DISERTACION I.
EL PENSAMIENTO COMPLEJO
RAISA RAFAELA CORDERO
Cuando se habla
de la complejidad es importante acotar que se refiere a una forma
de realizar análisis en torno a diversos aspectos de la vida, tales como la sociedad y el pensamiento, los cuales en
si mismos son complejos. Los sistemas
pueden presentar variaciones dentro de la complejidad. La no linealidad se
manifiesta matemáticamente en las ecuaciones dinámicas que modelan el sistema,
en la aparición de potencias de las variables desiguales a uno.
Se debe tener siempre en cuenta que existe la necesidad de un pensamiento complejo, el cual se impondrá en tanto vayan apareciendo los límites, las insuficiencias y las carencias de un pensamiento simplificante y, en esa medida estar a la altura de su desafío. Se hace necesario, reitera Morín, crear un método, una manera de pensar, un pensamiento que dialogue con lo real. En Morín la complejidad no es una reducción o deslinde de la simplicidad. Al contrario, el pensamiento complejo íntegra las formas simplificadora de pensar. El pensamiento complejo se concibe como un pensamiento total, completo, multidimensional lo define Morín, pero se reconoce en un principio de incompletud y de incertidumbre. Se reconoce como pensamiento no parcelado, dividido, no reduccionista pero reconoce lo inacabado e incompleto del pensamiento.

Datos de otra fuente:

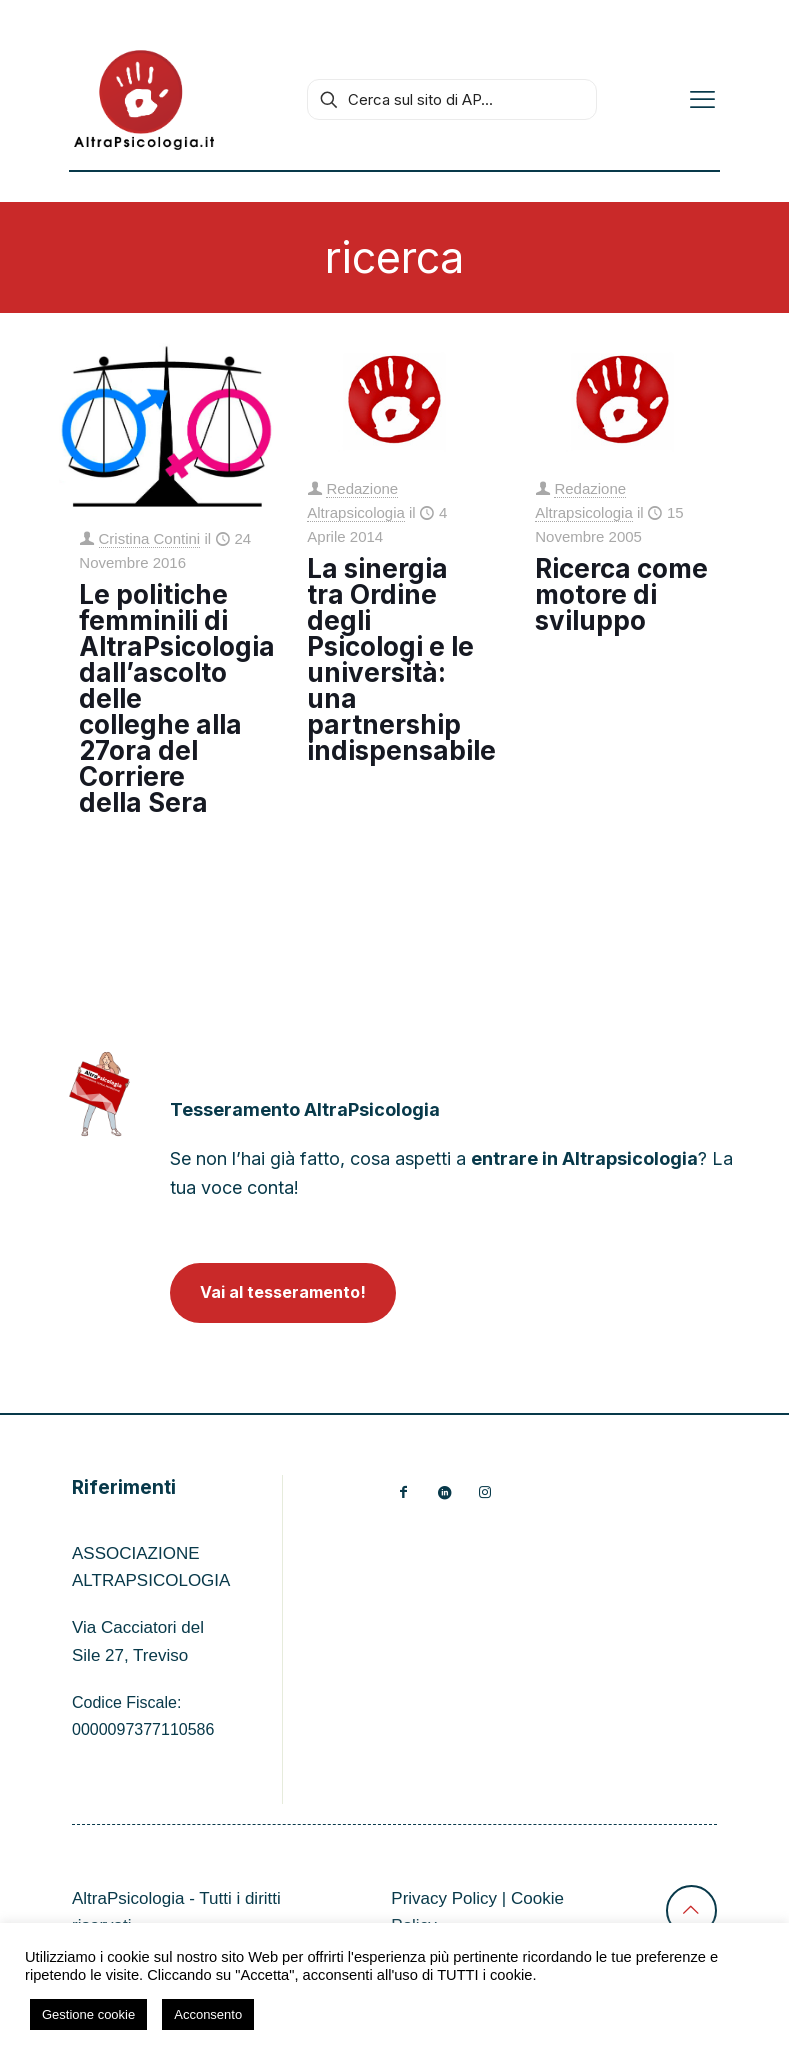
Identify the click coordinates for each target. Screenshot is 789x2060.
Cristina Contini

Según Morín, el hombre es un ser biológico pero también es un ser cultural meta biológico, en tanto vive inmerso en un universo de lenguaje, ideas y conciencia. El paradigma del pensamiento simplificador nos lleva a desunir el estudio del hombre, a hacerlo menos complejo, estudiándolo por partes, es decir, biológico, anatómico, psicológico, culturalmente, por separado, olvidando que el hombre es una totalidad que no existe lo uno sin lo otro. En Morín hay tres principios que nos ayuda a pensar la complejidad. El principio dialógico, la recursividad y el principio hologramático.
En tal sentido, el pensamiento complejo íntegra la incertidumbre y concibe la organización que contextualiza, globaliza, pero también reconoce lo singular y lo concreto. La complejidad requiere que rompamos con nuestros tradicionales esquemas mentales en " reforma del pensamiento " que no nos ha habituado a concebir la dialógica de lo simple y lo complejo, de lo separable y no separable, del orden y del desorden.
Parafraseando a Morín el paradigma del pensamiento complejo, tiene su génesis en los nuevos conceptos, visiones, descubrimientos y reflexiones que puedan reunirse en una tarea cultural histórica y en ese sentido allí está su desafío. La nueva posibilidad del pensamiento tiene que estar en la búsqueda de trascender las incertidumbres y las contradicciones y en esa dirección la complejidad es la unión de los procesos de simplificación que conllevan selección, jerarquización, separación, reducción. Un punto intermedio entre el pensamiento reductor, que no observa más que los elementos y el pensamiento global, que no observa más que la totalidad, o el todo, es decir, que se haya en la relación de los simple y lo complejo. El método tradicional separaba para conocer y el pensamiento complejo contextualiza, globaliza y relaciona lo que está separado. En ese orden, se hace necesario reaprender a ver, a concebir, a pensar y a actuar.
Una nueva epistemología y una nueva ética nos propone Morín en la estrategia de su pensamiento de la complejidad y en ese sentido es " pertinente " para nuestra realidad latinoamericana en tanto que es originario de una nueva mirada o perspectiva sobre nuestra realidad social, política, cultural, económica desde su singularidad y su totalidad que nos conduce necesariamente al campo de la complejidad. Ahora bien, la teoría de la información es una herramienta que permite en Morín tratar la incertidumbre, lo inesperado, la sorpresa. La información es de alguna manera organizadora.